10. Out-of-the-Box Accuracy
Of course there isn't much point having all these cutting edge features if the picture doesn't look very good. Whilst the majority of TVs these days actually come with some surprisingly effective calibration controls, the reality is that most people aren't going to get a professional calibration. So the out-of-the-box accuracy is important and, if you follow some simple steps, most TVs are capable of a reasonable performance without resorting to a calibration. When we review a TV here at AVForums we always measure the out-of-the-box accuracy, along with the calibrated performance, to help readers decide which TV best suits them. If you don't plan on getting your new TV calibrated, which is probably likely, then it's important that it can deliver an accurate picture with the minimum of setup. If you want to find out how to get the best picture from your new TV, take a look at our PicturePerfect page here.

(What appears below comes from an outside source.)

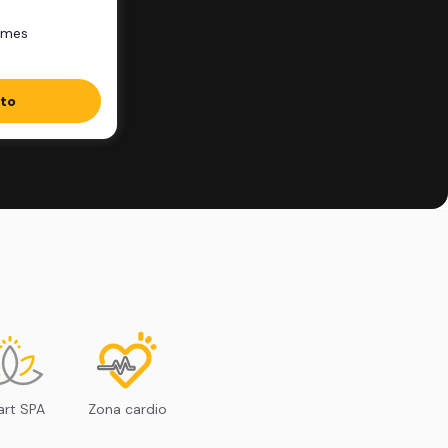
/mes
ito
rt SPA
Zona cardio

So there you have it, the ten features that your new TV must have if it's to stay relevant and cutting edge over the next few years. At the moment all of these features are only found on the higher-end TVs and flagship models, so if you want the best you'll have to pay for it. However even if you're on a budget don't panic because many of these features have already filtered down to cheaper models and we can expect the majority of 4K Ultra HD TVs to support these features over the next two years. Whether you knew it or not, a brave new world of Ultra High Definition television is just around the corner.